As *θ*_{j} increases as shown in Figure 14, the early and late arrival penalties increase because of the increasing variance of bus arrivals at stops and the increasing probability of early and late arrival.

Figure 15 suggests that as *θ*_{j} increases, minimized total cost increases. Operator cost is expected to increase because of increased fleet size. A minor decrease in user cost results from reduced passenger travel time. The increased probability of early and late bus arrivals could increase the early and late arrival penalties.

#### 7. Conclusions

In this paper, we propose a probabilistic model for optimizing CB service considering stochastic bus arrival time and some practical conditions, including time window and capacity in mixed bus fleet. An HGA-ADAR algorithm is applied to efficiently search for the solution. The developed model and algorithm can deal with the impact of probabilistic bus arrival time on the optimization of CB service planning. The objective total cost, consisting of user cost, operator cost, and early and late arrival penalties, is minimized subject to several practical constraints. The decision variables include vehicle assignment, bus routing, timetabling, and fleet size.
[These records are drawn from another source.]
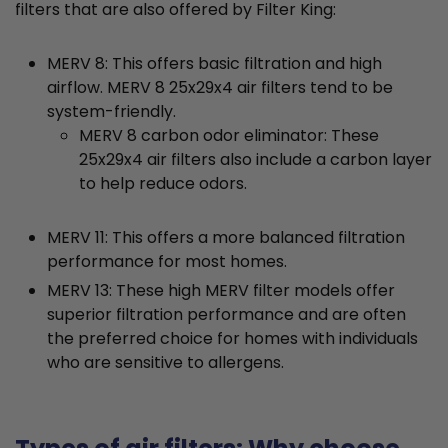
filters that are also offered by Filter King:
MERV 8: This offers basic filtration and high
airflow. MERV 8 25x29x4 air filters tend to be
system-friendly.
MERV 8 carbon odor eliminator: These
25x29x4 air filters also include a carbon layer
to help reduce odors.
MERV 11: This offers a more balanced filtration
performance for most homes.
MERV 13: These high MERV filter models offer
superior filtration performance and are often
the preferred choice for homes with individuals
who are sensitive to allergens.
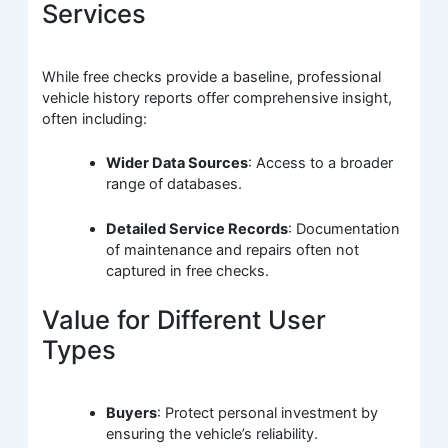
Services
While free checks provide a baseline, professional
vehicle history reports offer comprehensive insight,
often including:
Wider Data Sources
: Access to a broader
range of databases.
Detailed Service Records
: Documentation
of maintenance and repairs often not
captured in free checks.
Value for Different User
Types
Buyers
: Protect personal investment by
ensuring the vehicle’s reliability.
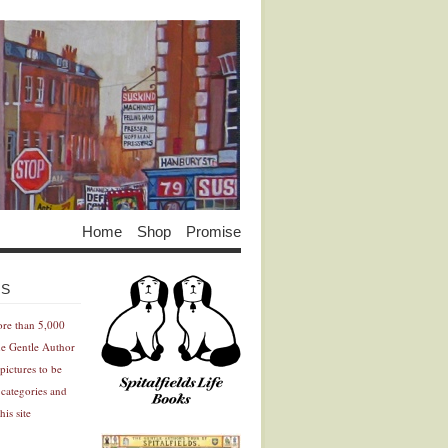
Home
Shop
Promise
Advertisement
Advertisement
ES
ore than 5,000
he Gentle Author
pictures to be
 categories and
his site
Advertisement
According to the performance analysis, the developed model and HGA-ADAR have demonstrated themselves effective in minimizing the total cost with the least computation time. The reduced total cost is mainly from saving early and late penalties by elevating on-time passenger arrivals by routing and scheduling a mixed bus fleet. The solution suggested by the proposed model with stochastic bus arrival time is superior to that of the deterministic model. The minimized total cost can be reduced by 13.3%, and early and late penalties can be reduced by 63.7% in networks with various PD pairs.

The proposed model is applied to optimize the service for a CB network in Xi’an, China. Three distributions of bus arrival time (i.e., gamma, normal, and log-normal distributions) are used to verify the application and rationality of the proposed model and algorithm. The results of sensitivity analysis suggest that as the time window increases, minimized total cost decreases because of reduced fleet size and operator cost. At this moment, larger buses shall be employed to meet the demand, albeit user cost slightly increases due to the increase in passenger travel time. Results also suggest that as scale parameter *θ*_{j} increases, minimized total cost increases because of increased fleet size. Smaller buses are advisable for operator. In addition, early and late arrival penalties tend to increase as the variance of bus arrival time increases, and they decrease as time window increases.

The immediate extension of this study will focus on enhancing the model to deal with time-dependent traffic conditions which would permit the probabilistic model to be applied for cost-effective CB operation (e.g., dynamic bus dispatching and holding control). In the future, it is desirable to model the problem as a multi-objective optimization one and compute the Pareto front. The behaviour of HGA-ADAR shall be further explored, especially on the sensitivity of the initial solution and parameters (i.e., numbers and weights of destroy and repair operators, destroy rate, etc.), to expedite the converging speed and ensure the quality of the solution. In addition, the computation for solving the stochastic problem is time consuming, and HGA-ADAR still has much room for improvement in the computing speed of solving such stochastic problems.

#### Data Availability

The data used in the case study to support the findings of this study are available from the corresponding author upon request.

#### Conflicts of Interest

The authors declare that there are no conflicts of interest regarding the publication of this paper.

#### Acknowledgments

This study was in part sponsored by the Young Scientists Fund of the Natural Science Foundation of Shaanxi Province, China (grant no. 2020JQ-399), the Special Scientific Research Project of Shaanxi Provincial Department of Education (grant no. 20JK0356), and the Fundamental Research Funds for the Central Universities (300102220101).